> _PROBLEM DETAILS_
All lines of the records below that contain the word "trouver" must be listed.

● ● ● ● ●

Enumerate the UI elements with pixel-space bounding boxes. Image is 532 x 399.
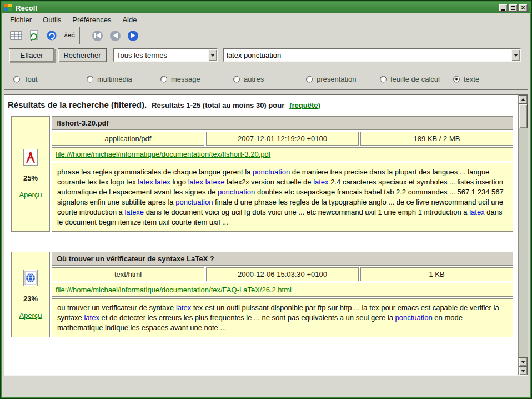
query-link[interactable]: (requête) [289, 101, 320, 109]
result-detail: flshort-3.20.pdf application/pdf 2007-12… [52, 116, 513, 232]
table-icon [10, 31, 22, 41]
result-snippet: ou trouver un verificateur de syntaxe la… [52, 298, 513, 337]
first-page-icon [92, 31, 103, 41]
scroll-up-button[interactable] [519, 95, 528, 104]
query-input[interactable] [224, 51, 511, 59]
preview-link[interactable]: Aperçu [19, 311, 42, 320]
app-window: Recoll × Fichier Outils Préférences Aide [0, 0, 532, 399]
filter-message[interactable]: message [160, 75, 200, 83]
results-summary: Résultats 1-25 (total au moins 30) pour [152, 101, 284, 109]
maximize-button[interactable] [509, 4, 518, 12]
preview-link[interactable]: Aperçu [19, 191, 42, 199]
results-header: Résultats de la recherche (filtered). Ré… [4, 95, 518, 114]
term-explorer-icon: ÂBĈ [64, 33, 75, 38]
down-triangle-icon [210, 54, 215, 57]
result-meta-row: application/pdf 2007-12-01 12:19:20 +010… [52, 132, 513, 146]
previous-page-button[interactable] [107, 28, 123, 43]
toolbar-group-navigation [87, 27, 143, 44]
down-triangle-icon [521, 361, 525, 363]
query-combo[interactable] [223, 48, 521, 62]
search-button[interactable]: Rechercher [58, 48, 107, 62]
relevance-percent: 25% [23, 174, 38, 182]
result-url-link[interactable]: file:///home/michael/informatique/docume… [56, 286, 292, 294]
scrollbar-track[interactable] [519, 128, 528, 357]
result-date: 2000-12-06 15:03:30 +0100 [206, 267, 359, 281]
result-size: 1 KB [360, 267, 513, 281]
scrollbar-thumb[interactable] [519, 104, 528, 128]
filter-presentation[interactable]: présentation [306, 75, 357, 83]
close-button[interactable]: × [519, 4, 528, 12]
window-title: Recoll [16, 4, 37, 12]
menu-outils[interactable]: Outils [41, 14, 63, 25]
result-title: Où trouver un vérificateur de syntaxe La… [52, 252, 513, 266]
result-size: 189 KB / 2 MB [360, 132, 513, 146]
relevance-percent: 23% [23, 295, 38, 303]
down-triangle-icon [521, 370, 525, 372]
table-view-button[interactable] [8, 28, 24, 43]
query-history-chevron-icon[interactable] [511, 49, 520, 61]
filter-feuille-de-calcul[interactable]: feuille de calcul [380, 75, 440, 83]
filter-autres[interactable]: autres [233, 75, 264, 83]
menu-aide[interactable]: Aide [120, 14, 139, 25]
sort-parameters-button[interactable] [44, 28, 59, 43]
html-document-icon [23, 270, 38, 286]
maximize-icon [511, 6, 515, 10]
result-title: flshort-3.20.pdf [52, 116, 513, 130]
result-url-link[interactable]: file:///home/michael/informatique/docume… [56, 150, 270, 158]
search-mode-value: Tous les termes [114, 51, 208, 59]
radio-icon[interactable] [453, 76, 460, 82]
result-detail: Où trouver un vérificateur de syntaxe La… [52, 252, 513, 337]
down-triangle-icon [514, 54, 518, 57]
result-side-panel: 23% Aperçu [11, 252, 50, 337]
next-page-icon [128, 31, 138, 41]
search-bar: Effacer Rechercher Tous les termes [2, 47, 530, 63]
filter-label: texte [464, 75, 479, 83]
results-scrollbar[interactable] [518, 95, 528, 375]
chevron-down-icon[interactable] [208, 49, 217, 61]
radio-icon[interactable] [160, 76, 167, 82]
radio-icon[interactable] [233, 76, 240, 82]
first-page-button[interactable] [89, 28, 105, 43]
result-mime: text/html [52, 267, 204, 281]
up-triangle-icon [521, 98, 525, 101]
scroll-down-button[interactable] [519, 357, 528, 366]
toolbar: ÂBĈ [2, 26, 530, 45]
radio-icon[interactable] [306, 76, 313, 82]
filter-label: message [171, 75, 200, 83]
filter-label: Tout [24, 75, 38, 83]
result-url-row: file:///home/michael/informatique/docume… [52, 147, 513, 161]
results-list: Résultats de la recherche (filtered). Ré… [4, 95, 518, 375]
search-mode-select[interactable]: Tous les termes [113, 48, 218, 62]
filetype-filter-bar: Tout multimédia message autres présentat… [4, 68, 528, 90]
filter-tout[interactable]: Tout [13, 75, 38, 83]
result-mime: application/pdf [52, 132, 204, 146]
radio-icon[interactable] [380, 76, 387, 82]
result-entry: 23% Aperçu Où trouver un vérificateur de… [11, 252, 513, 337]
menu-preferences[interactable]: Préférences [70, 14, 113, 25]
next-page-button[interactable] [125, 28, 140, 43]
result-snippet: phrase les regles grammaticales de chaqu… [52, 163, 513, 232]
filter-label: feuille de calcul [390, 75, 440, 83]
radio-icon[interactable] [87, 76, 93, 82]
title-bar[interactable]: Recoll × [2, 2, 530, 13]
minimize-button[interactable] [499, 4, 508, 12]
blue-arrow-icon [46, 30, 57, 41]
radio-icon[interactable] [13, 76, 20, 82]
filter-label: multimédia [97, 75, 132, 83]
result-entry: 25% Aperçu flshort-3.20.pdf application/… [11, 116, 513, 232]
previous-page-icon [110, 31, 121, 41]
results-pane: Résultats de la recherche (filtered). Ré… [4, 94, 528, 376]
result-side-panel: 25% Aperçu [11, 116, 50, 232]
clear-button[interactable]: Effacer [9, 48, 54, 62]
refresh-index-button[interactable] [26, 28, 42, 43]
pdf-icon [23, 149, 38, 166]
term-explorer-button[interactable]: ÂBĈ [62, 28, 77, 43]
scroll-down-button-outer[interactable] [519, 366, 528, 375]
results-title: Résultats de la recherche (filtered). [8, 100, 147, 109]
filter-label: présentation [317, 75, 357, 83]
filter-multimedia[interactable]: multimédia [87, 75, 132, 83]
toolbar-group-actions: ÂBĈ [6, 27, 80, 44]
filter-texte[interactable]: texte [453, 75, 479, 83]
menu-fichier[interactable]: Fichier [8, 14, 34, 25]
menu-bar: Fichier Outils Préférences Aide [2, 13, 530, 26]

● ● ● ● ●

> _COMPLETED TASK_
result-snippet: ou trouver un verificateur de syntaxe la… [52, 298, 513, 337]
result-title: Où trouver un vérificateur de syntaxe La… [52, 252, 513, 266]
result-detail: Où trouver un vérificateur de syntaxe La… [52, 252, 513, 337]
result-entry: 23% Aperçu Où trouver un vérificateur de… [11, 252, 513, 337]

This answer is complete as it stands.